Following Sony’s previous Marvel productions from the two Venom flicks to Morbius that awkwardly tried to connect as its own universe, Madame Web functions as its own beast, taking place in 2003, a time when we had female-led superhero movies like Catwoman and Elektra. Played by the aforementioned Dakota Johnson, Cassandra Webb, an awkward paramedic in Manhattan who, after an accident, develops psychic abilities as a clairvoyant which allow her to see into the future. When she is forced to confront her past when Ezekiel Sims (Tahar Rahim) is targeting three women, Cassandra becomes the reluctant hero for the trio who will become Spider-people in the future.
Created by Denny O’Neil and John Romita Jr., Madame Web originally appeared as an elderly woman who was presented as a mentor to Spider-Man. With no Peter Parker around – though Adam Scott plays fellow paramedic Ben Parker, whose sister is expecting – Cassandra must be the responsible adult towards Julia Cornwall (Sydney Sweeney), Mattie Franklin (Celeste O’Connor) and Anya Corazon (Isabela Merced), each of which have donned the mantle of Spider-Woman in their own way. From the Spider-Verse movies to Spider-Man: No Way Home, these films have shown a fun side to an ensemble of Spider-people, and Madame Web never comes close to reaching that sense of fun.
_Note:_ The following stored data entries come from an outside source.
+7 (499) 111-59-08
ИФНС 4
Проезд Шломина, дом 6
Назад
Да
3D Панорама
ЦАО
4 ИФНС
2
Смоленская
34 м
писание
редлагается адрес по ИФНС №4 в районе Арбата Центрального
While there are glimpses to the future alter-egos of the female leads, as well as the “wink-winking” of the Spider-Man mythos, Madame Web tries to function more as a psychological thriller with a woman wrestling with her psychic powers and her initial reluctance to become a hero. Although you can see comparisons with M. Night Shyamalan’s Unbreakable, which was a brilliant, grounded deconstruction of the superhero origin story, Madame Web has an identity crisis, in that it can’t decide whether it wants to be a suspense thriller with a supernatural twist or a full-blown superhero origin where the world-building is patchy.
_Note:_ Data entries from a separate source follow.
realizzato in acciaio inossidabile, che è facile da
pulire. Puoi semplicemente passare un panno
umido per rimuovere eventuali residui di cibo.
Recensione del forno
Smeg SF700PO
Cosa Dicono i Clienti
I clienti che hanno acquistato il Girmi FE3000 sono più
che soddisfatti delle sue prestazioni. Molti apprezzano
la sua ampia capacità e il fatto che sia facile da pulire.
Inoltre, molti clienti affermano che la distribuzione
In her directorial film debut, S. J. Clarkson, who co-wrote the screenplay by Claire Parker and the writing team of Matt Sazama and Burk Sharpless, plays it straight with a tone that isn’t fun or as scary as they hope. With a baffling choice to set the story in the early noughties, Madame Web continues Sony’s trend of recapturing an outdated era of comic book movies, where there is an inherent laziness in how it adapts the source material. You always get the sense that the film dishes out as much exposition as it can throw, and yet not laying enough about the mythos, which could be a sign that the makers are suggesting a sequel in the future.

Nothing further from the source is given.